Dramatic footage which emerged over the weekend showed rivers in Wales, one of the hardest hit areas, bursting their banks to submerge low-lying streets and vehicles parked outside.

Rescuers waded through hip-deep water to rescue pets with an inflatable raft, while residents teamed up to manually remove water with buckets.

Fatalities during the storm have been reported in multiple locations across Britain.

A man in his 60s died after a tree fell on a car in the south English city of Winchester on Saturday while another man, in his 40s, was killed in a crash in Northamptonshire, a central county, according to local police.
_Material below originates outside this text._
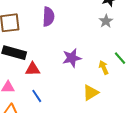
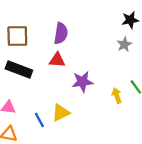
red triangle: (33, 69) -> (57, 60), moved
yellow triangle: (91, 93) -> (61, 113), moved

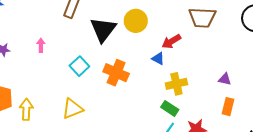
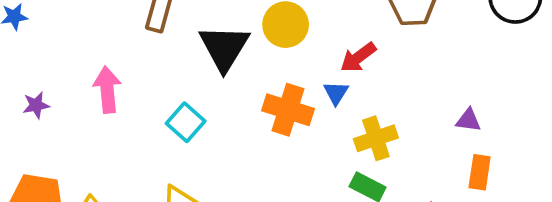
pink arrow: (41, 45) -> (107, 90), size x1.6
blue triangle: (158, 59) -> (336, 93), turned 40
orange cross: (116, 73) -> (288, 110), moved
Further north, a 34-year-old man died in a single-vehicle collision in the early hours of Saturday, West Yorkshire Police said.

British news agency PA Media also reported that two other people were killed as the storm battered the UK over the past few days. That included a body found in the search for a dog walker who went missing in floodwater on Saturday, it reported, citing North Wales Police.

Another man in his 80s died after his car entered water at a ford in the northern county of Lancashire Saturday afternoon, PA Media reported, citing local police.

It was unclear whether all of these incidents were linked directly to the storm.

There have been 53 heavy rainfall reports across the UK, according to the European Severe Weather Database. Total rainfall in the last 24 hours reached over 130mm, the UK Meteorological Office (Met) reported, issuing multiple warnings against strong winds for central, southern and eastern parts of England, as well as Northern Ireland and western Scotland.

The storm is expected to clear from the far northeast early Tuesday, though risks of further downpours and strong winds remain across the south of the UK until Wednesday, the Met Office has warned.

Some 300 flights in and out of London Heathrow Airport were cancelled over the weekend, with nearly 1,200 flights delayed.

Train services connecting London and Swansea in Wales, as well as from Exeter to Okehampton and Barnstaple in the southwestern part of the country, were among a raft of routes that were canceled, according to Great Western Railway.

Northern Rail reported “severe disruptions” for several services including in Lancaster, York and Sheffield in north of England.

Scottish and Southern Electricity Networks detected unplanned a spate of power outages in England and Scotland over the weekend, according to its website.

More than 60 flood warnings and alerts were reported in Wales alone for the past day, according to Natural Resources Wales.

“Thank you to the emergency services who are working tirelessly to protect communities — my thoughts are with those impacted,” Prime Minister Keir Starmer wrote on X.

The cold front associated with Storm Bert will impact parts of western Europe, where orange warnings for high winds are in place for parts of Germany and France.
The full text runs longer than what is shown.